------ AVAILABLE RECORDS ------

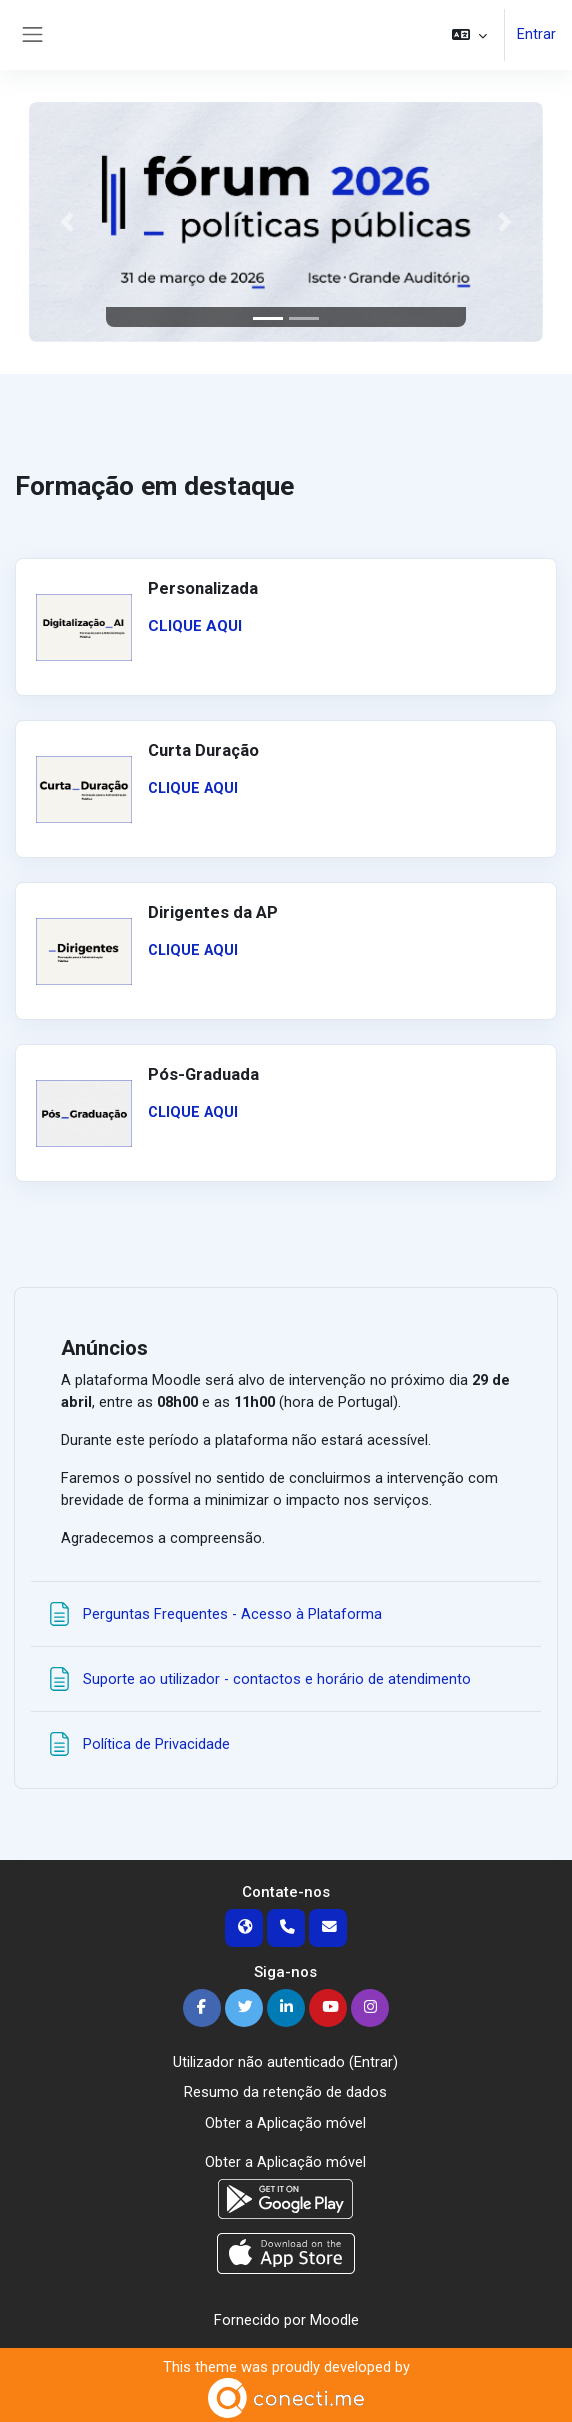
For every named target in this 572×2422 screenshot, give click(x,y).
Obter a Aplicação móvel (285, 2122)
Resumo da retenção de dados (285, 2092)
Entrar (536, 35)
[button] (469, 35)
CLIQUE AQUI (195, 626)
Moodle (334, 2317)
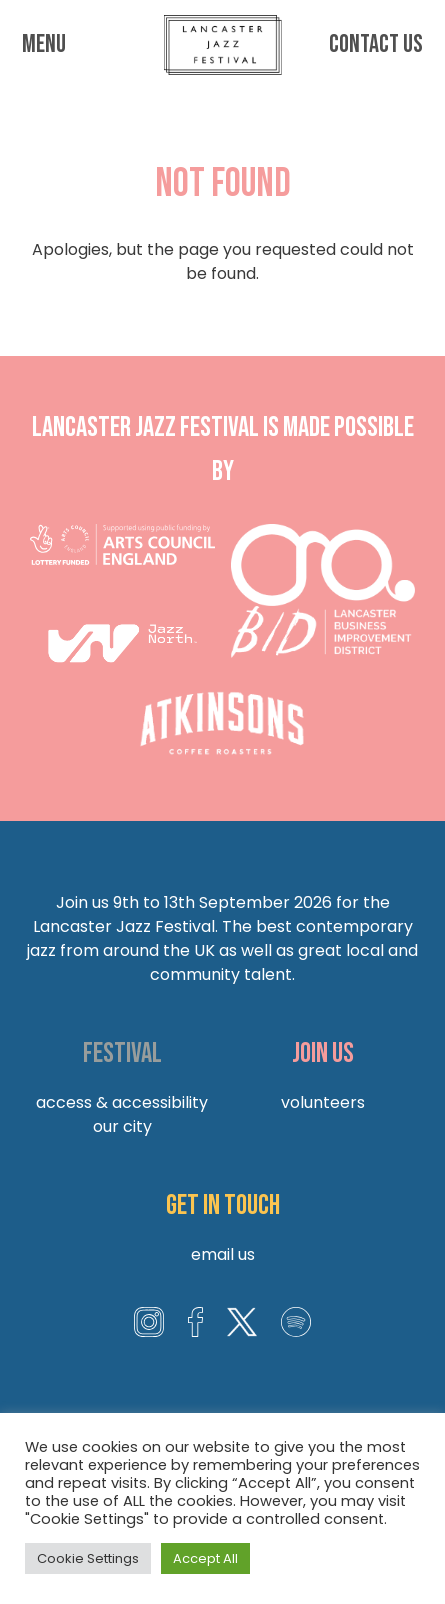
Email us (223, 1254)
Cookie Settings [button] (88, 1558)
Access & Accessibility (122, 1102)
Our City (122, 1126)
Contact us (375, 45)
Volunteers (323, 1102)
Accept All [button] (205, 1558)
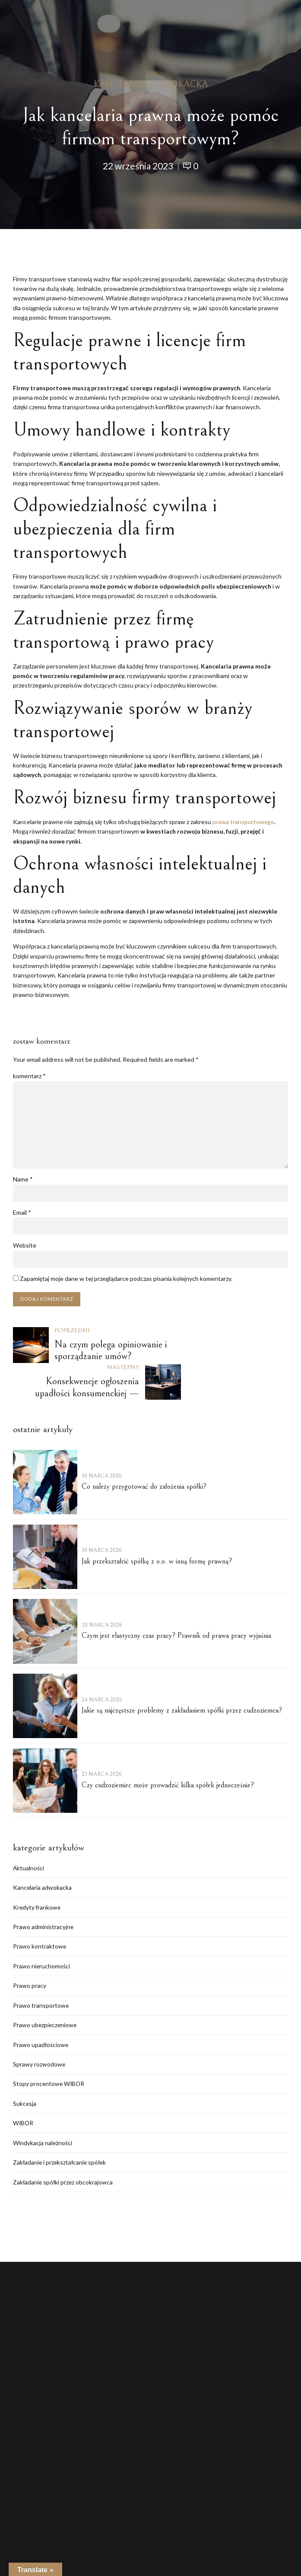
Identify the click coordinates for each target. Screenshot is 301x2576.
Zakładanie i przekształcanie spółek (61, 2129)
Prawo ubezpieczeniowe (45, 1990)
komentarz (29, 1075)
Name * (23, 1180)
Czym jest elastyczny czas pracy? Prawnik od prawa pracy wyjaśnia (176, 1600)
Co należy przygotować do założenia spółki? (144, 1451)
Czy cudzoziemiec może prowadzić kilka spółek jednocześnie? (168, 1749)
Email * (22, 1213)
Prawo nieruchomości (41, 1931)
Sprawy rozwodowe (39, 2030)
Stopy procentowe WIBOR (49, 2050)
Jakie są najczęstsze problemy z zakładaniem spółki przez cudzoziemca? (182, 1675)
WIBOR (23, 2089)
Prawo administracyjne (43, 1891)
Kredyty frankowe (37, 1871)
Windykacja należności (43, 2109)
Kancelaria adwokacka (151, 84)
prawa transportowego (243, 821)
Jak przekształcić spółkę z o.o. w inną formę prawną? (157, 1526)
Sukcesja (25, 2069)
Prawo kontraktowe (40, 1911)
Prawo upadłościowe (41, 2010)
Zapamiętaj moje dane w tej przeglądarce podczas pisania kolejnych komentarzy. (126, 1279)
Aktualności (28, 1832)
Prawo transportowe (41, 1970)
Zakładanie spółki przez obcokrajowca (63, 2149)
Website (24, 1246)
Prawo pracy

------

ASSIGNED TASK. Retype the listing exactly. Leave out its pictures.

OUTPUT FOR THIS TASK.
For every named target in this 572×2422 screenshot, give click(x,y).
Obter a Aplicação móvel (285, 2122)
Resumo da retenção de dados (285, 2092)
Entrar (536, 35)
[button] (469, 35)
CLIQUE AQUI (195, 626)
Moodle (334, 2317)
Email us (223, 1254)
Cookie Settings [button] (88, 1558)
Access & Accessibility (122, 1102)
Our City (122, 1126)
Contact us (375, 45)
Volunteers (323, 1102)
Accept All [button] (205, 1558)
Identify the click coordinates for each target. Screenshot is 301x2576.
Zakładanie i przekształcanie spółek (61, 2129)
Prawo ubezpieczeniowe (45, 1990)
komentarz (29, 1075)
Name * (23, 1180)
Czym jest elastyczny czas pracy? Prawnik od prawa pracy wyjaśnia (176, 1600)
Co należy przygotować do założenia spółki? (144, 1451)
Czy cudzoziemiec może prowadzić kilka spółek jednocześnie? (168, 1749)
Email * (22, 1213)
Prawo nieruchomości (41, 1931)
Sprawy rozwodowe (39, 2030)
Stopy procentowe WIBOR (49, 2050)
Jakie są najczęstsze problemy z zakładaniem spółki przez cudzoziemca? (182, 1675)
WIBOR (23, 2089)
Prawo administracyjne (43, 1891)
Kredyty frankowe (37, 1871)
Windykacja należności (43, 2109)
Kancelaria adwokacka (151, 84)
prawa transportowego (243, 821)
Jak przekształcić spółkę z o.o. w inną formę prawną? (157, 1526)
Sukcesja (25, 2069)
Prawo kontraktowe (40, 1911)
Prawo upadłościowe (41, 2010)
Zapamiętaj moje dane w tej przeglądarce podczas pisania kolejnych komentarzy. (126, 1279)
Aktualności (28, 1832)
Prawo transportowe (41, 1970)
Zakładanie spółki przez obcokrajowca (63, 2149)
Website (24, 1246)
Prawo pracy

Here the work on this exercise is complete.